The development of treatment-related
myelodysplastic syndrome (tMDS) or treatment-related
acute myelogenous leukemia (tAML) is a complication that can occur after
chemotherapy or
radiation therapy. Eighteen patients with a previous
malignancy treated at our institution and three patients with a nonmalignant primary
tumor received an allogeneic hematopoietic stem cell transplant (HSCT) on the pediatric bone marrow (BM)

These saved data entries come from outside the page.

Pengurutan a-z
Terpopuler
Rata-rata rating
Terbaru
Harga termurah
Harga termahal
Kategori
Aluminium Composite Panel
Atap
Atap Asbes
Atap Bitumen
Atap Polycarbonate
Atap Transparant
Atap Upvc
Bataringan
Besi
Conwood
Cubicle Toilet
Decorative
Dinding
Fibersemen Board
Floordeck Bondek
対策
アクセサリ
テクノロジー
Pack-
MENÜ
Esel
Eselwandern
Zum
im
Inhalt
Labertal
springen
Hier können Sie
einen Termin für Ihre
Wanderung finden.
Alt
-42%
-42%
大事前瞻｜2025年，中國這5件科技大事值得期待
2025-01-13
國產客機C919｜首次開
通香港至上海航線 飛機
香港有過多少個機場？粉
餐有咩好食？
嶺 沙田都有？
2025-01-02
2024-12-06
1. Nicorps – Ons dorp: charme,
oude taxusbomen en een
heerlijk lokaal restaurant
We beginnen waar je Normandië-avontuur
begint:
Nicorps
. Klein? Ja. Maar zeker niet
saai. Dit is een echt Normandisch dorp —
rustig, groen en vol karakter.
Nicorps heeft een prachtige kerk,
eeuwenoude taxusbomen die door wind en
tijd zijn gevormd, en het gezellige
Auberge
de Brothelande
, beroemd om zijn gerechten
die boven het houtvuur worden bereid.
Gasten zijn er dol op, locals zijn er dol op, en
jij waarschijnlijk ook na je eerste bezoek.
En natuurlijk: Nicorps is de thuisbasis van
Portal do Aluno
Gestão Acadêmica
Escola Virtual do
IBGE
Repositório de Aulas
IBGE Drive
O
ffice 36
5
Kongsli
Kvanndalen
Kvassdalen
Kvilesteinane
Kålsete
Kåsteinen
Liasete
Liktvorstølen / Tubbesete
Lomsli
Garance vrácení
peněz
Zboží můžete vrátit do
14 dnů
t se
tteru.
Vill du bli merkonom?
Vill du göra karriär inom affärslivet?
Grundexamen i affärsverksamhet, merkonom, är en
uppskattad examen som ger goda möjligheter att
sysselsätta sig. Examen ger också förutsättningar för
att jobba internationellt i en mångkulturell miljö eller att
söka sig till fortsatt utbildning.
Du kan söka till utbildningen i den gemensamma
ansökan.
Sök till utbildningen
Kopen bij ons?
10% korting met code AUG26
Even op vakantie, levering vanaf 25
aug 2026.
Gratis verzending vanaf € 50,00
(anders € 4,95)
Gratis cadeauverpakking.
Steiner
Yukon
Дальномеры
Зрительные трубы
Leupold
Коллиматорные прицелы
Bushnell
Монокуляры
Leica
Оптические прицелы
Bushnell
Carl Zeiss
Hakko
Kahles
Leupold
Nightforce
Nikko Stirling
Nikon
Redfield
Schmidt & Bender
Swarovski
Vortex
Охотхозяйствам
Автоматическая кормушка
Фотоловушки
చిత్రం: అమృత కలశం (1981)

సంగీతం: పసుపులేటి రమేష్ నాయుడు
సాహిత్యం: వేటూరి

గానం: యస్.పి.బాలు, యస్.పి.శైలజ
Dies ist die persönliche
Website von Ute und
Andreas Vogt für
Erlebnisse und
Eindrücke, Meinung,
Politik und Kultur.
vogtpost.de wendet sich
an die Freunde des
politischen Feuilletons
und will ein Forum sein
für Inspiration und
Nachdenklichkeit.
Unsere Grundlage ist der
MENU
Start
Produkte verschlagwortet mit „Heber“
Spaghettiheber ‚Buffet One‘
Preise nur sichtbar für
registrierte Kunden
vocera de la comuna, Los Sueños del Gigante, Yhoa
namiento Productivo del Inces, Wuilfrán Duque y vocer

transplantation service for the treatment of tMDS/tAML over a 15-year period. Five patients proceeded to HSCT without
induction chemotherapy. Fourteen patients received high-dose
cytarabine according to the Capizzi II regimen as first-line induction
therapy with 13 of them achieving complete remission (CR) or
refractory anemia (RA) with persistent
cytogenetic abnormalities after this treatment. Two patients received an
anthracycline-based induction
therapy. Conditioning regimens were selected according to previous
therapies: 11 patients received
busulfan-
melphalan-
fludarabine (BU-MEL-FLU), which consisted of
busulfan (0.8 mg/kg/dose every 6 hours ×10 doses),
melphalan (70 mg/m(2)/dose × two doses), and
fludarabine (25 mg/m(2)/dose × five doses) for cytoreduction; three patients received a total body irradiation (TBI)-containing regimen; seven patients received myeloablative regimens containing
busulfan and/or
melphalan and/or
thiotepa with doses modified for organ toxicity. Sixteen patients received T cell-depleted (TCD) grafts; four patients received unmodified grafts; one patient received a double-unit cord blood
transplantation (DUCBT). Donors included HLA-matched (n = 9), or mismatched (n = 3) related donors, or HLA-matched (n = 4), or mismatched (n = 4) unrelated donors, or DUCBT (n = 1). Disease status at the time of HSCT was: morphologic and cytogenetic CR (n = 12); RA with positive cytogenetics (n = 6); and refractory disease (n = 3). With a median follow-up of 5.9 years (2.2-15.7 years), the 5-year overall survival (OS) and disease-free survival (DFS) rates for the entire group were 61.1% with 12 patients alive without evidence of either primary disease or tMDS/tAML. The OS and DFS rate for the 11 patients who received the BU-MEL-FLU cytoreduction with TCD grafts was 54.5%. DFS was 65.7% for patients in RA or CR at HSCT compared with 0% for patients with >5% residual marrow blasts (P = .015). Nine patients died; the cause of death was relapse of MDS/AML (n = 4) or primary disease (n = 2),
graft-versus-host disease (GVHD; n = 2), and
infection (n = 1). Four patients developed grade II to IV acute GVHD. One patient developed localized chronic GVHD. Our results suggest that the strategy of induction with high-dose
cytarabine therapy followed by allogeneic
stem cell transplantation improves the overall outcome for patients with tMDS/tAML. In addition, the use of a TCD
transplantation with BU-MEL-FLU as cytoreduction may decrease the toxicity of
transplantation in heavily pretreated patients without an increase in relapse rate.